An estimated potential drop of 10% in agricultural produce due to the drought could possibly lead to 17 000 job losses in the Western Cape. An agricultural economist has also cautioned that the current drought will have the biggest impact on seasonal employment this December.

Beverly Schäfer, Standing Committee Chairperson on Economic Opportunities, Tourism and Agriculture, said the drop in the production in produce could lead to 17 000 job losses in the agricultural sector.

Consumers have also been warned by businesses that the incessant drought will affect them. The Cape Chamber of Commerce and Industry said consumers can prepare for an increase in meat and dairy prices, as farmers have had to reduce their livestock because of the drought.

The fruit industry will also be affected, with an expected drop in exports of fruit to international markets in December, because of fewer yields after cutbacks on land under irrigation.

“In the long term the situation should ease as good maize harvests in the rest of the country will reduce feeding costs for livestock, including poultry. Most of the effects of the drought in the Western Cape are yet to be seen, but they will become clearer as the season progresses. Fruit exports are important for the local economy and the crop yields will be difficult,” says president of the Cape Chamber of Commerce, Janine Myburgh.

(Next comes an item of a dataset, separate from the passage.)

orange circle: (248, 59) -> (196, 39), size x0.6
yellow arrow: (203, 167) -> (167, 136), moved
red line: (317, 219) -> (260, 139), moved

The 25% reduction in hectares planting of fruit will also lead to a drop in exports internationally, said Thinus van Schoor from agricultural company Value Chain Solutions, who delivered a presentation to the Cape Town Chamber of Commerce on the impact of the drought on agricultural produce in the Western Cape.

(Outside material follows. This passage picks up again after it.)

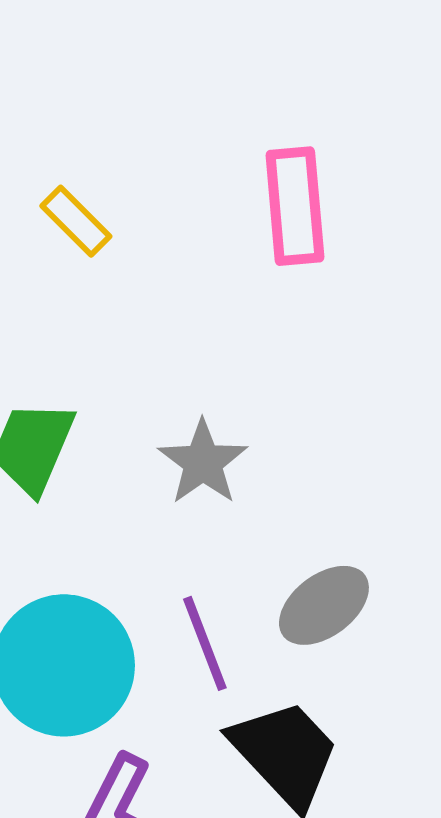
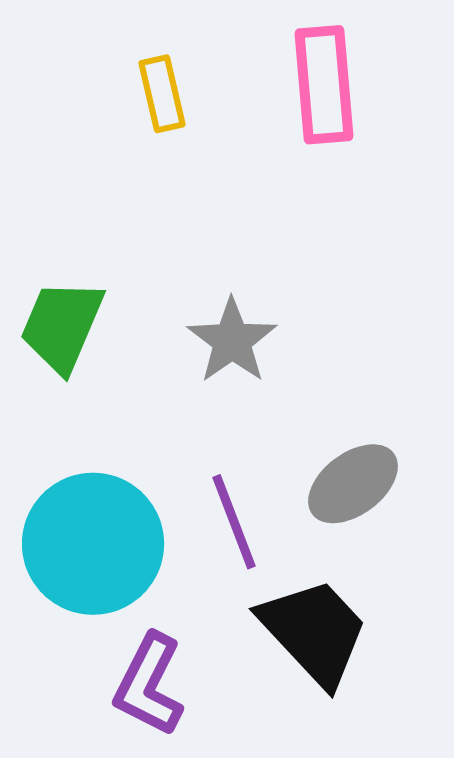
yellow rectangle: (76, 221) -> (162, 94), moved, turned 32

Dawie Maree, FNB economist, explained the harvest of soft fruits were significantly smaller due to water restrictions. South Africa will see a decrease in the export of fruit in December, as the reduction in irrigation has also had a huge impact on the quality of fruit.

The Western Cape contributes 24% to the total GDP of South Africa, Maree said furhter, and that the Western Cape is a central agricultural province.

“If the drought continues it will definitely impact negatively on the long-term economic growth for both the province and the country’s economy.”

The National Disaster Management Centre announced it would be allocating R40 million to the Western Cape Department of Agriculture for drought relief on Tuesday. The funds will be used for livestock feed for 1 300 farmers in the Western Cape.